In advising the manufacturer, several questions would arise, which would require to be answered. The suggested steps have been deliberately kept free of too many sections and case laws to serve the purpose of being reader friendly. The definitions, case laws and explanations are available at the end of this chapter. Further flowcharts wherever possible have been added at the end of chapters for ease of understanding. The detailed list of notifications has been set out in the appendix at the end of the book. The bird’s eye view of processes and procedures under central excise have been provided for ease of understanding as under.

ü      Where is the Power to levy Central Excise?
The power to levy Central Excise duty is derived from Constitution. The Indian Parliament has exclusive powers to make laws with respect to any of matters enumerated in List I in the Seventh Schedule to Constitution. (Called ‘Union List’). Entry No. 84 of list I of Seventh Schedule to the Constitution reads as follows : “Duties of excise on tobacco and other goods manufactured or produced in India, except alcoholic liquors for human consumption, opium, narcotics, but including medical and toilet preparations containing alcohol, opium or narcotics. ”The Products under List II (State List) or List III ( Concurrent List) of the VII Schedule of the Constitution of India are not covered by Central Excise. The products like opium, narcotic drugs, and alcoholic liquors for human consumption are outside the scope of Central Excise[ coverage is by the states]. The medicinal and toilet items which contain alcohol are covered by central excise and subject to duty of excise. 

 

ü      Where is the levy applicable?
The Central Excise duty liability arises when there is manufacture of goods which are moveable, marketable, and find a mention in the First or Second Schedule to the Central Excise Tariff Act 1985. Most products find a mention. To get more details refer to chapter 3.

ü      Who is required to be registered under Central Excise law?
The following persons are within the preview of Central Excise Law:
·         Every person, who produces, manufactures, carries on trade, holds private store-room or warehouse or otherwise uses excisable goods, is required to get registered as per the law. However there are certain relaxations relating to same.
·         Considering the requirement and relaxation, any person who engages in the manufacture, production or any process of production or manufacture of any specified products which are finding a place in the First Schedule to the Central Excise Tariff Act 1985 or carries on trading activities intending to pass on credit has to be registered under excise.
·         The relaxation from registration is provided in Notification No.36/2001 dated 26.6.2001 wherein it gives registration exemption to manufacturers producing goods wholly exempted from duty of excise.

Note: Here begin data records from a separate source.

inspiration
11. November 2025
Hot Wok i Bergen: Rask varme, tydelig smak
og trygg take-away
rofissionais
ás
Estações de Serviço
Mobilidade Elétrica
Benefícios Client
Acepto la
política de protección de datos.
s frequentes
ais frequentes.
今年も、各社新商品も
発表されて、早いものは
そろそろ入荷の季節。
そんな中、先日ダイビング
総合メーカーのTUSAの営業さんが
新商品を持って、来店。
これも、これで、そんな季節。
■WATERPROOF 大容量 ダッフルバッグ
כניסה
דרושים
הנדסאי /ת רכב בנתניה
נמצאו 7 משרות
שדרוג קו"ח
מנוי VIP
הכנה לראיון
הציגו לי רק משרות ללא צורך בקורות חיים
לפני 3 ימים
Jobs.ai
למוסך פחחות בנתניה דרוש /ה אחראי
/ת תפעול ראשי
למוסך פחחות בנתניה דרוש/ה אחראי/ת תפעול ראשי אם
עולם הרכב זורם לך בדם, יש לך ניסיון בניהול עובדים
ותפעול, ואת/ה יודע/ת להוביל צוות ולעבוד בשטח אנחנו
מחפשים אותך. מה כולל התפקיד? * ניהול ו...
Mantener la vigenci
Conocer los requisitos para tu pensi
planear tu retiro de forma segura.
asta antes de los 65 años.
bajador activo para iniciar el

Under this notification, those claiming the benefit of nil rate of duty clearances or exemption from the whole of duty based on value/quantity of clearances/process of manufacture/on the ground that raw material has suffered duty of excise subject to conditions specified in the Tariff or in the Notification would have to give a declaration. This declaration would be sufficient if given one time.
·         However, a manufacturer claiming benefit of any SSI exemptions or other exemption based on value or quantity of clearances in a financial year would have to give a declaration every year when clearances touch Rs. 90 lakhs.

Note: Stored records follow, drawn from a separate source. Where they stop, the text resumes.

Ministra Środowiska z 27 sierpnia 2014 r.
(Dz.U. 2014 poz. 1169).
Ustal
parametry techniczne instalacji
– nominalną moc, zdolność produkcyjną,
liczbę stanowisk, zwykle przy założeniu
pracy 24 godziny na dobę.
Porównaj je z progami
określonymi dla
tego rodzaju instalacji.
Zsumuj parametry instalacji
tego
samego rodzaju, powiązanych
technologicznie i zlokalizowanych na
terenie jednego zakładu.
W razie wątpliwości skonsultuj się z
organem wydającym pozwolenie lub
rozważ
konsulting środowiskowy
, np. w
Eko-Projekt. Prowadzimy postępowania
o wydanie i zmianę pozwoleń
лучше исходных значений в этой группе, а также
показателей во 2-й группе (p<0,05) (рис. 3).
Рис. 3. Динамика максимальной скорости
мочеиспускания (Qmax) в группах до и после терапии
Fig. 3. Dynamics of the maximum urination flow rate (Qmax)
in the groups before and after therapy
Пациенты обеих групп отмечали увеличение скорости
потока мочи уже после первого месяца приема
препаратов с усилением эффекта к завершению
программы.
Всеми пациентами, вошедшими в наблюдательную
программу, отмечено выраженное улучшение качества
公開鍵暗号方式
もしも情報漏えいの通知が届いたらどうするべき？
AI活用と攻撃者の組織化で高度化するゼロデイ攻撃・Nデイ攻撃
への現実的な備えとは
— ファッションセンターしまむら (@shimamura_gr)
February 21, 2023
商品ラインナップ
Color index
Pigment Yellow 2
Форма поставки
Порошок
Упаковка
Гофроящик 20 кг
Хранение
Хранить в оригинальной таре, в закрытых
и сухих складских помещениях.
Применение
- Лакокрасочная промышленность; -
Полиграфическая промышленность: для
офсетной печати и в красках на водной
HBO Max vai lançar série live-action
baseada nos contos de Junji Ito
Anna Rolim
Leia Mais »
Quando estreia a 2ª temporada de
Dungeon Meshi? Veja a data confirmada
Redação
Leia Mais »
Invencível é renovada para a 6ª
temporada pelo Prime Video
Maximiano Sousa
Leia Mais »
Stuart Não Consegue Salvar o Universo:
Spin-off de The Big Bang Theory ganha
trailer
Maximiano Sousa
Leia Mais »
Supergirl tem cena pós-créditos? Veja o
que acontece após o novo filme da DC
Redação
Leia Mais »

ü      What is the taxable event for levy of Central Excise?
The levy of central excise is applicable on the manufacture of goods. Though the taxable event of manufacture happens at a particular point of time, the levy and collection is postponed to removal of goods from the place of manufacture/factory for administrative convenience and practical compliance.
In the context of manufacture the following points are relevant:
  • Manufacture is a process / activity but not every process results in manufacture.
  • The term ‘Manufacture’ has been understood as a process resulting in commercially different article or commodity having distinctive name, character and use
  • If the use has not altered, then it would be advisable to seek an opinion from experts in the field or err on the side of revenue. There have been a large number of decisions of the Tribunal and the courts with regard to manufacture of innumerable products, which may shed light to ascertain whether there is manufacture or not.
  • However it should be ensured that processes not amounting to manufacture are not claimed/described as manufacture as the revenue department may at a later date take the view that there is no manufacture, whereby they may deny the Cenvat credit along with demand for consequent interest and penalty.
  • Lastly excisable goods must be manufactured or produced in India in order to attract duty of excise.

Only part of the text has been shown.